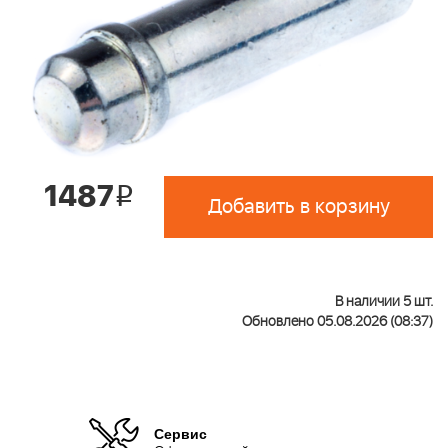
1487
i
Добавить в корзину
В наличии 5 шт.
Обновлено 05.08.2026 (08:37)
Сервис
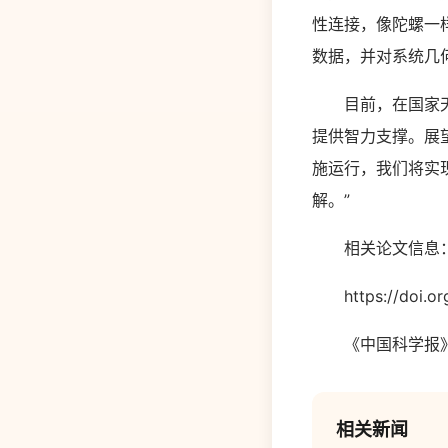
性连接，像陀螺一
数据，并对系统几
目前，在国家天文
提供智力支撑。展望
施运行，我们将实
解。”
相关论文信息
https://doi.org
《中国科学报》 (20
相关新闻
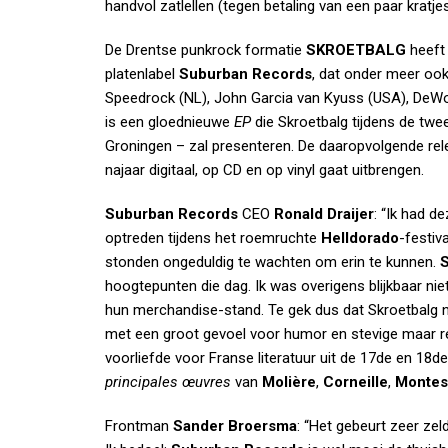
handvol zatlellen (tegen betaling van een paar kratjes
De Drentse punkrock
formatie
SKROETBALG
heeft 
platenlabel
Suburban Records
, dat onder meer ook
Speedrock (NL), John Garcia van Kyuss (USA), DeWol
is een gloednieuwe
EP
die Skroetbalg tijdens de twee
Groningen – zal presenteren. De daaropvolgende rel
najaar digitaal, op CD en op vinyl gaat uitbrengen.
Suburban Records
CEO
Ronald Draijer
: “Ik had d
optreden tijdens het roemruchte
Helldorado
-festiv
stonden ongeduldig te wachten om erin te kunnen.
hoogtepunten die dag. Ik was overigens blijkbaar nie
hun merchandise-stand. Te gek dus dat Skroetbalg 
met een groot gevoel voor humor en stevige maar re
voorliefde voor Franse literatuur uit de 17de en 18
principales œuvres
van
Molière
,
Corneille
,
Montes
Frontman
Sander Broersma
: “Het gebeurt zeer ze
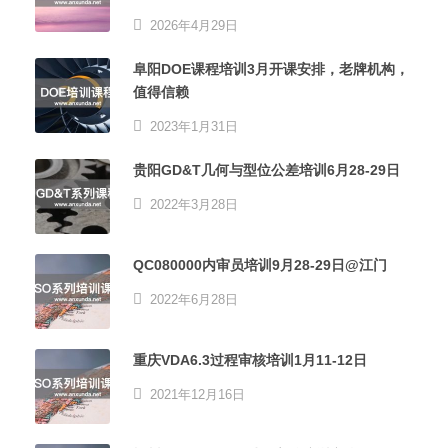
2026年4月29日
阜阳DOE课程培训3月开课安排，老牌机构，
值得信赖
2023年1月31日
贵阳GD&T几何与型位公差培训6月28-29日
2022年3月28日
QC080000内审员培训9月28-29日@江门
2022年6月28日
重庆VDA6.3过程审核培训1月11-12日
2021年12月16日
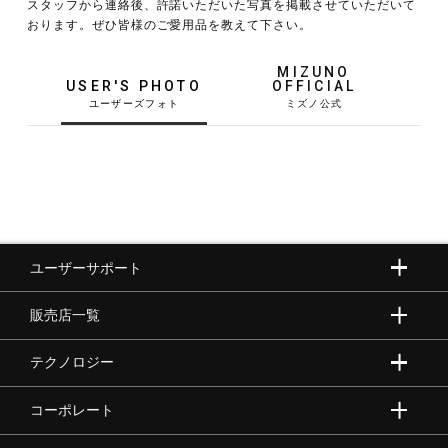
スタッフから連絡後、許諾いただいた写真を掲載させていただいて
おります。ぜひ皆様のご愛用品を教えて下さい。
野球
MIZUNO
USER'S PHOTO
OFFICIAL
ゴルフ
スイム
ユーザーサポート
バレーボール
販売店一覧
テニス／ソフトテニス
テクノロジー
コーポレート
バドミントン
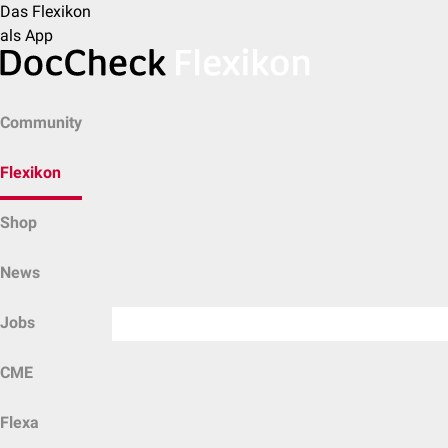
Das Flexikon
als App
Community
Flexikon
Shop
News
Jobs
CME
Flexa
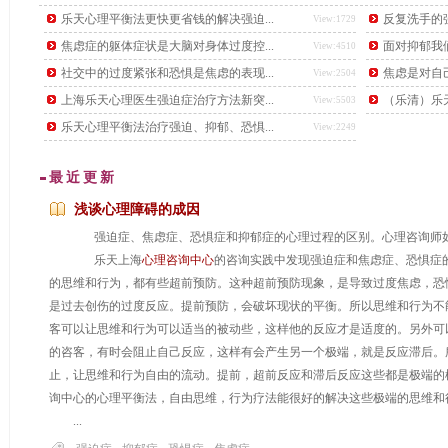
后，又下了另一道更难的题目，要找出这个数学天才。
乐天心理平衡法更快更省钱的解决强迫...
反复洗手的强
View:1729
焦虑症的躯体症状是大脑对身体过度控...
面对抑郁我
View:4510
社交中的过度紧张和恐惧是焦虑的表现...
焦虑是对自
View:2504
上海乐天心理医生强迫症治疗方法新突...
（乐清）乐天
View:5503
乐天心理平衡法治疗强迫、抑郁、恐惧...
View:2249
最近更新
浅谈心理障碍的成因
强迫症、焦虑症、恐惧症和抑郁症的心理过程的区别。心理咨询师如
乐天上海
心理咨询中心
的咨询实践中发现强迫症和焦虑症、恐惧症
的思维和行为，都有些超前预防。这种超前预防现象，是导致过度焦虑，恐
是过去创伤的过度反应。提前预防，会破坏现状的平衡。所以思维和行为不
客可以让思维和行为可以适当的被动些，这样他的反应才是适度的。另外可
的咨客，有时会阻止自己反应，这样有会产生另一个极端，就是反应滞后。
...
止，让思维和行为自由的流动。提前，超前反应和滞后反应这些都是极端的
询中心的心理平衡法，自由思维，行为疗法能很好的解决这些极端的思维和
...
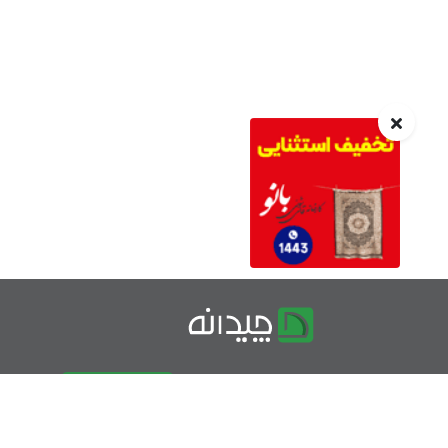
درباره چیدانه
تماس با ما
تبلیغات در چیدانه
سوالات مت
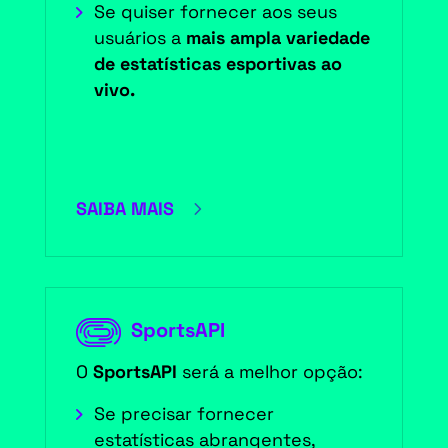
Se quiser fornecer aos seus
usuários a
mais ampla variedade
de estatísticas esportivas ao
vivo.
5
SAIBA MAIS
SportsAPI
O
SportsAPI
será a melhor opção:
Se precisar fornecer
estatísticas abrangentes,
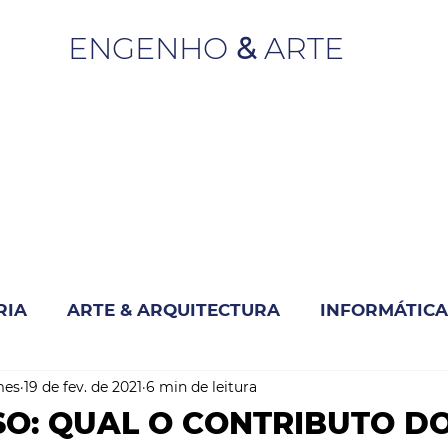
ENGENHO
&
ARTE
RIA
ARTE & ARQUITECTURA
INFORMÁTICA
mes
19 de fev. de 2021
6 min de leitura
INOVAÇÃO & SUSTENTABILIDADE
O: QUAL O CONTRIBUTO D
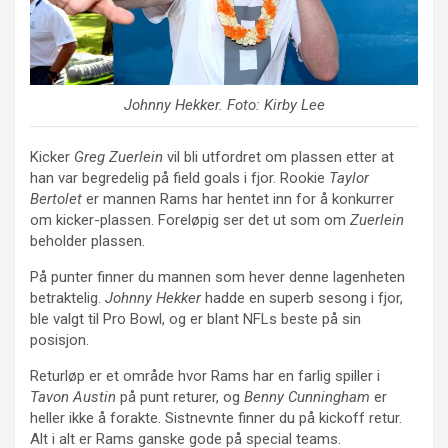
Johnny Hekker
. Foto: Kirby Lee
Kicker
Greg Zuerlein
vil bli utfordret om plassen etter at
han var begredelig på field goals i fjor. Rookie
Taylor
Bertolet
er mannen Rams har hentet inn for å konkurrer
om kicker-plassen. Foreløpig ser det ut som om
Zuerlein
beholder plassen.
På punter finner du mannen som hever denne lagenheten
betraktelig.
Johnny Hekker
hadde en superb sesong i fjor,
ble valgt til Pro Bowl, og er blant NFLs beste på sin
posisjon.
Returløp er et område hvor Rams har en farlig spiller i
Tavon Austin
på punt returer, og
Benny Cunningham
er
heller ikke å forakte. Sistnevnte finner du på kickoff retur.
Alt i alt er Rams ganske gode på special teams.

Assignment =>
How many lines of the material above contain the word "fornecer"? Answer with the number only.

Solution =>
2